=== Begin Enclosure ===

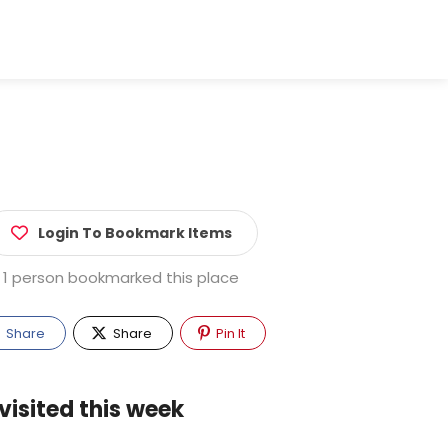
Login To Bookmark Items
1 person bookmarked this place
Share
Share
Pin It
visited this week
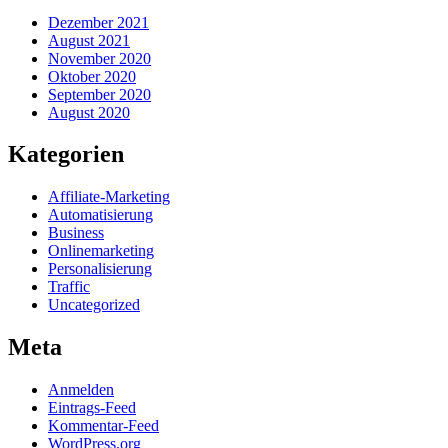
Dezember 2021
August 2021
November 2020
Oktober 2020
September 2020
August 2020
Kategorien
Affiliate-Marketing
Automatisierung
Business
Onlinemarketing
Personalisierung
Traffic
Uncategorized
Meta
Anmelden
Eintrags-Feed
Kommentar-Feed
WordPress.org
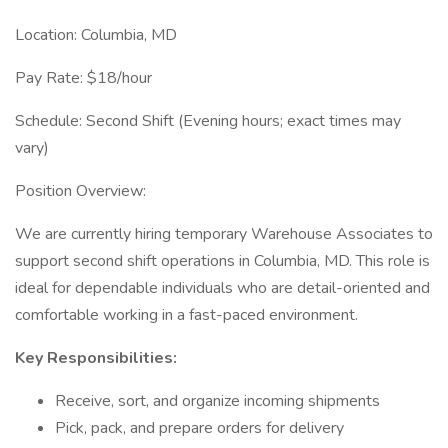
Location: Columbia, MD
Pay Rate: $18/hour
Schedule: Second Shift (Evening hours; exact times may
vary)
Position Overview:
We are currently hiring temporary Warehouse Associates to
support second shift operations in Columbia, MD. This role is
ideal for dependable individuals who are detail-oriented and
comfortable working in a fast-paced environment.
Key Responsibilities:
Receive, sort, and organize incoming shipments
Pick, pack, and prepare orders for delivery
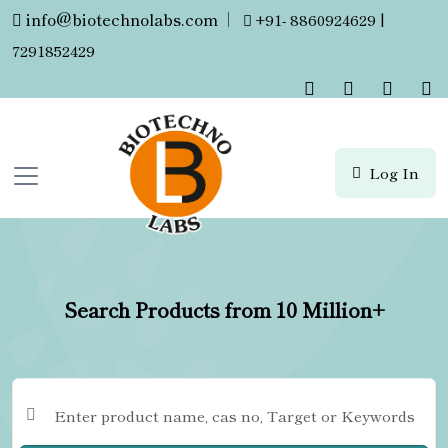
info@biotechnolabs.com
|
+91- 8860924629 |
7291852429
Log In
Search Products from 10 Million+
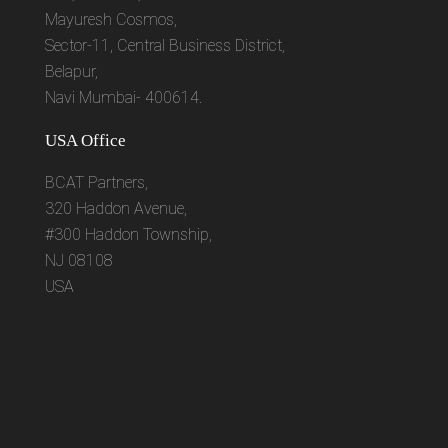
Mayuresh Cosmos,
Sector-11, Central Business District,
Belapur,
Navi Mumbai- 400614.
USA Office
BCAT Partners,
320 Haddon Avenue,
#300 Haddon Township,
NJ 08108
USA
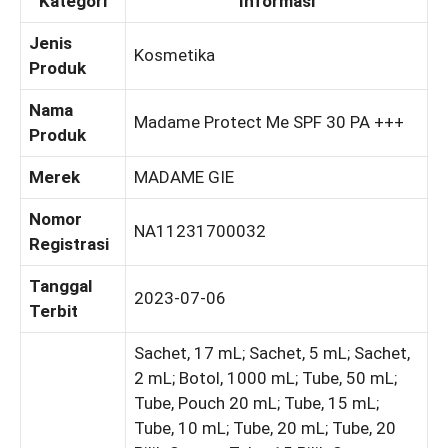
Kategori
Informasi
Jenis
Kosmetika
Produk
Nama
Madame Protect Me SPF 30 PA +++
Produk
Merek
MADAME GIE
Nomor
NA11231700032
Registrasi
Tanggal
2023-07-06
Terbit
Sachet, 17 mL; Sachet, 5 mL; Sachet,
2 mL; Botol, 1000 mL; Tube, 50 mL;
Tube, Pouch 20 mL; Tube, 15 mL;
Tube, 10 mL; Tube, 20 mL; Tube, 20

=== End Enclosure ===
=== Begin Enclosure ===

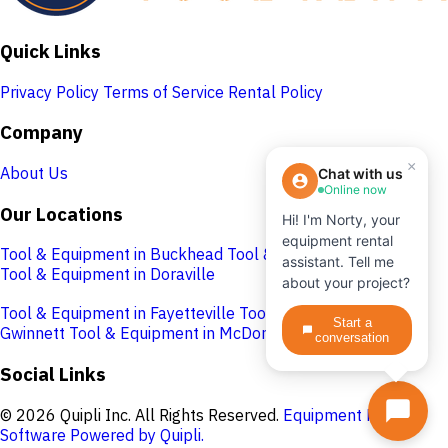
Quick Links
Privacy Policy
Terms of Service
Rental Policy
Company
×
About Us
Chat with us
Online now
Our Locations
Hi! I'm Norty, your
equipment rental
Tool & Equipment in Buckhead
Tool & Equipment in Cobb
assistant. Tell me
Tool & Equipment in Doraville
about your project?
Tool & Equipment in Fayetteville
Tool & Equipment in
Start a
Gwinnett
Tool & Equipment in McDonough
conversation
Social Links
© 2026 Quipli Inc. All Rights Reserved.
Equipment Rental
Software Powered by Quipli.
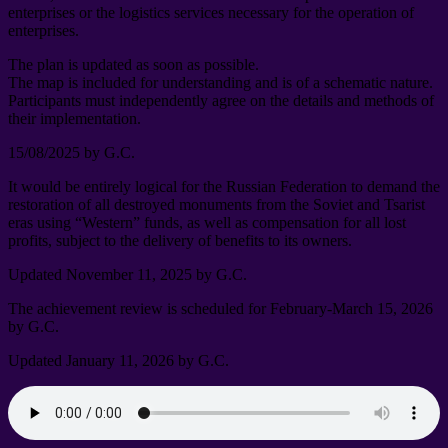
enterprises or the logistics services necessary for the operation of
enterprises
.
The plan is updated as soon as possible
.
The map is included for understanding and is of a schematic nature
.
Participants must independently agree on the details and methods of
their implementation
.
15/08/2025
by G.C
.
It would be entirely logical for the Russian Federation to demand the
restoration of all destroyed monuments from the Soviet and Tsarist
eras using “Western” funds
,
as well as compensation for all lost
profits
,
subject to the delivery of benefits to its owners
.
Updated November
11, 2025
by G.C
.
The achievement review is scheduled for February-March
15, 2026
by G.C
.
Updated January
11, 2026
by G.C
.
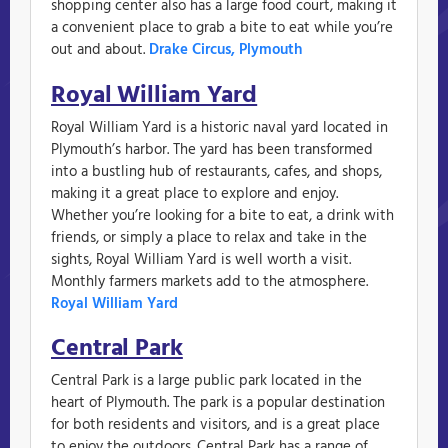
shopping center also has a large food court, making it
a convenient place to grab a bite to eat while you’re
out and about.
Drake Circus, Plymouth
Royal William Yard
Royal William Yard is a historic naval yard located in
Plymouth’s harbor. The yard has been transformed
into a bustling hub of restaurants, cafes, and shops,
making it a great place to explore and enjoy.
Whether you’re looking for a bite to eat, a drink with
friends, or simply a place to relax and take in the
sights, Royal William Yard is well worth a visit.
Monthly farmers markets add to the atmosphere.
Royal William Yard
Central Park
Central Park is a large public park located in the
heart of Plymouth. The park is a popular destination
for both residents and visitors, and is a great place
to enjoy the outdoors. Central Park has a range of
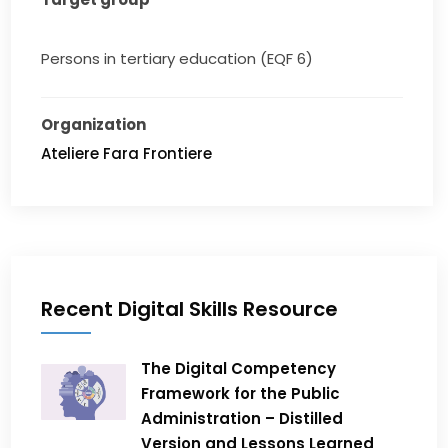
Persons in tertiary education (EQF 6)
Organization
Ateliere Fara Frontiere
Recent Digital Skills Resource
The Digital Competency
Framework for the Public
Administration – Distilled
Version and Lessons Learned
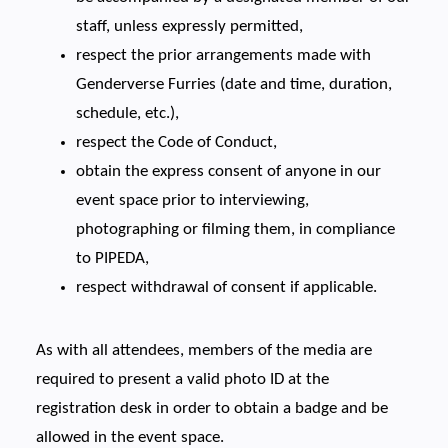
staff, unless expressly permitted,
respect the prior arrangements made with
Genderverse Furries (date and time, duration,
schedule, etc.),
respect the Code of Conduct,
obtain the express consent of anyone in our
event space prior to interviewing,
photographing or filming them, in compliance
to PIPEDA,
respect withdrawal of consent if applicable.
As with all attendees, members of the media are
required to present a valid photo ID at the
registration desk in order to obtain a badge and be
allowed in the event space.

=== End Enclosure ===
=== Begin Enclosure ===

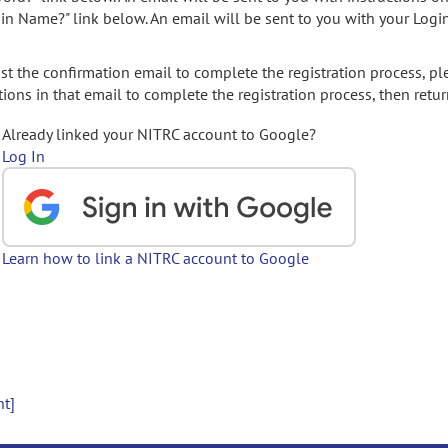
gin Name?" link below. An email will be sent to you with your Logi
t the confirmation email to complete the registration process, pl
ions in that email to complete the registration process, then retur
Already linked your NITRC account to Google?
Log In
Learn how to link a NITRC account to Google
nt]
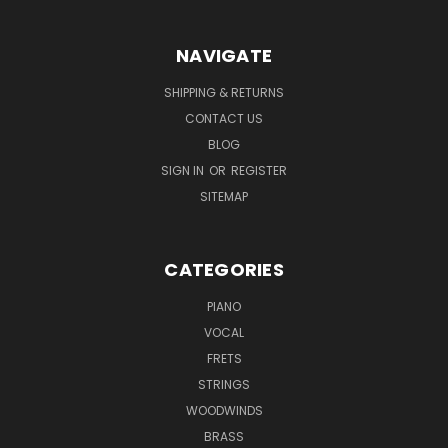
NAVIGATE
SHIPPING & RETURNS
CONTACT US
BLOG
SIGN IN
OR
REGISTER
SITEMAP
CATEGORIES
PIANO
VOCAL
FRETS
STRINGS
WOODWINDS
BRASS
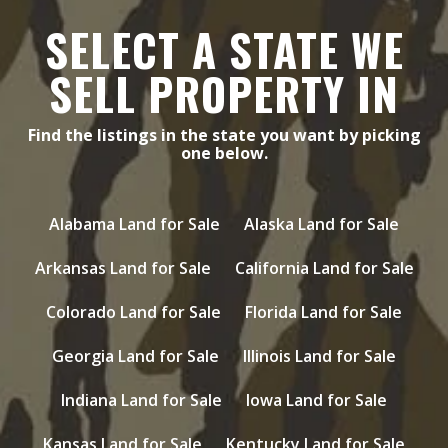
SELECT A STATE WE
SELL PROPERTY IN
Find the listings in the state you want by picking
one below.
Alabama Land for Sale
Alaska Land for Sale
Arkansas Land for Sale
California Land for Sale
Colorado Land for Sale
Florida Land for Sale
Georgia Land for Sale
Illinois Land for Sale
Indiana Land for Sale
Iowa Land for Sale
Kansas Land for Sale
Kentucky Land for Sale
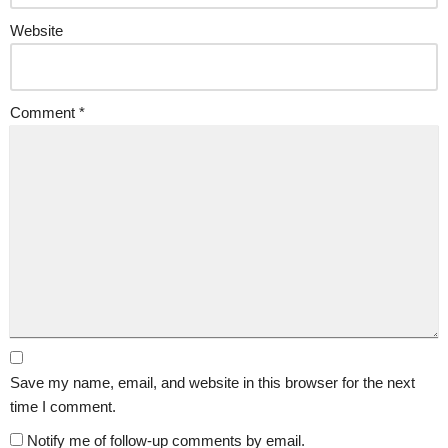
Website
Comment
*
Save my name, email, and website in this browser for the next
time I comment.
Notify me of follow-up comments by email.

=== End Enclosure ===

Every line containing the string "respect" should be pulled from the listing and copied.

◆ Solution to this exercise
respect the prior arrangements made with
respect the Code of Conduct,
respect withdrawal of consent if applicable.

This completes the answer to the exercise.